The adjoining modern town of Sart is 90km from Izmir along the main highway east.


The wealthy capital of Lydia, where 6th-century BC King Croesus grew rich, lies either side of what was to become the Royal Persian Road stretching from Izmir to Susa in modern Iran. Flowing across it is the Pactolus river, now little more than a stream, where gold was panned using sheep’s fleeces, to which it stuck. The world’s first coins, made of electrum (gold and silver), were produced here. Rebuilt after an earthquake, the city was as important to the Romans as it had been to the Lydians and Persians. Since its discovery in the 1960s, its synagogue, described by John Freely in The Aegean Coast as “an outstanding example of Roman architecture without parallel in Asia Minor”, has demanded a re-evaluation of Judaism under the Romans.

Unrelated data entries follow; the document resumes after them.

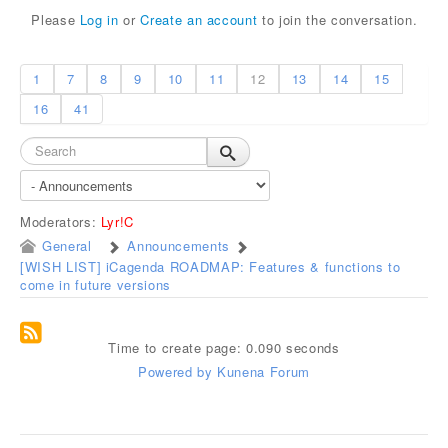
Please
Log in
or
Create an account
to join the conversation.
1
7
8
9
10
11
12
13
14
15
16
41
Moderators:
Lyr!C
General
Announcements
[WISH LIST] iCagenda ROADMAP: Features & functions to
come in future versions
Time to create page: 0.090 seconds
Powered by
Kunena Forum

Most startling, by the roadside, is the decayed parade of Byzantine shops in front of the synagogue. Largely Jewish run, they included a restaurant, Jacob’s Paint Shop and other identifiable places that make it seem as if the proprietors left no more than a few decades ago. The synagogue was built within the existing Roman bath and gymnasium complex and has excellent floor mosaics. To the north, rising like volcanoes from the plain, are the burial tumuli of the Lydian kings.

Beside the river on the south side of the road is the former mint and the large Temple of Artemis, 20 columns long. Above it is the acropolis, a 45-minute uphill walk rewarded with panoramic views.